Always use your own photos if you can, but if you must use stock imagery make sure it's modern and engaging. You can also use an image editor to alter the colours, crop it or turn a few stock imaged into a compelling collage.

Have a quick look around at others who are blogging about related topics. Do a quick news search on related topics to get a feel for what folks are expecting to see.

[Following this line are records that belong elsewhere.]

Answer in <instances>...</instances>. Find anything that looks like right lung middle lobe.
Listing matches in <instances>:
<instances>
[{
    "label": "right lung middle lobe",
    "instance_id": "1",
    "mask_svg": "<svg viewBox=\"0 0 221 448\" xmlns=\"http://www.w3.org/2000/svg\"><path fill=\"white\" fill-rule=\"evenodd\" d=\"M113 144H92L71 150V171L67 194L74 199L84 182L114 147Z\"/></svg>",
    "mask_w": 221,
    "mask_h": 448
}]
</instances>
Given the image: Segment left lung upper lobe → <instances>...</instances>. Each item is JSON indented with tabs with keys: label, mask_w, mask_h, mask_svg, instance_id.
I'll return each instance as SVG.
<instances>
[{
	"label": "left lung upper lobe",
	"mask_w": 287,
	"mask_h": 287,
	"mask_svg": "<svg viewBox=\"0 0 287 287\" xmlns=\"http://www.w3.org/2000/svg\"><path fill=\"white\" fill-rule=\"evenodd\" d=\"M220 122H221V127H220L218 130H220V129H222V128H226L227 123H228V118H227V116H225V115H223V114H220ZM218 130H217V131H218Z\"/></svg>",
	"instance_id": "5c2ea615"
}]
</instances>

If you've already got supporting imagery, great.If not, I would highly recommend finding a good stock photo site to purchase some good post collaterals. I currently use 123rf.com, but there are a ton of them out there and while there has been some consolidation in the market, browse around because most of them have slightly different subscription and purchasing terms, so find the one that's right for you.

You can also find a ton of free images out there which you can use without fear of getting sued. Both Google Images and Flikr have search filters which will show you only images that the content owner has labelled for reuse.

And finally, it is worth investing in a good graphics editor. If you can swing it, the Adobe Creative Suite is pretty much the de facto standard, but the learning curve can be steep. Since it is now subscription based however, the capital expenditure to get into the suite is fairly low, so it would definitely be my first recommendation.

Alternatively, there's a ton of free online graphics editors out there. I can't speak intelligently about these however, so will have to leave that research to you. Photor seems OK, but haven't tested it extensively. 


Again, SEO as a topic is too huge to cover here, but there are some things that you can do to make your life a little easier. I'm going to diverge from the pack a bit here, because most SEO specialists will tell you to choose your keywords first and then incorporate them into your copy. For some reason, I'm just the opposite. Don't know whether that's right or wrong, but it seems to work for me. I have an idea of what my keywords are before I start, sure, but I like to write my copy then have a read through and see what words I've used naturally that are related to my topic.

In my opinion, this gives my writing a more natural feel as opposed to copy that tries to bend itself around pre-defined words or phrases.

Irrespective of when you choose your keywords, the most important thing you can do is make sure that they're relevant to your topic and are things that your audience might search for if they were looking for information on your topic.

After I've chosen my keywords, then during the edit phase I sprinkle them in throughout the original text so that they fit the context of what I'm trying to say a bit better and don't adversely affect the flow.

Putting it all together

Blogging can be one of the best things you can do for your company or organisation. It helps build brand loyalty and when done right, creates a bond between you and your reader.

It doesn't have to be a chore though. Plan ahead, make the time, minimise distractions and you'll be blogging like a champ in no time!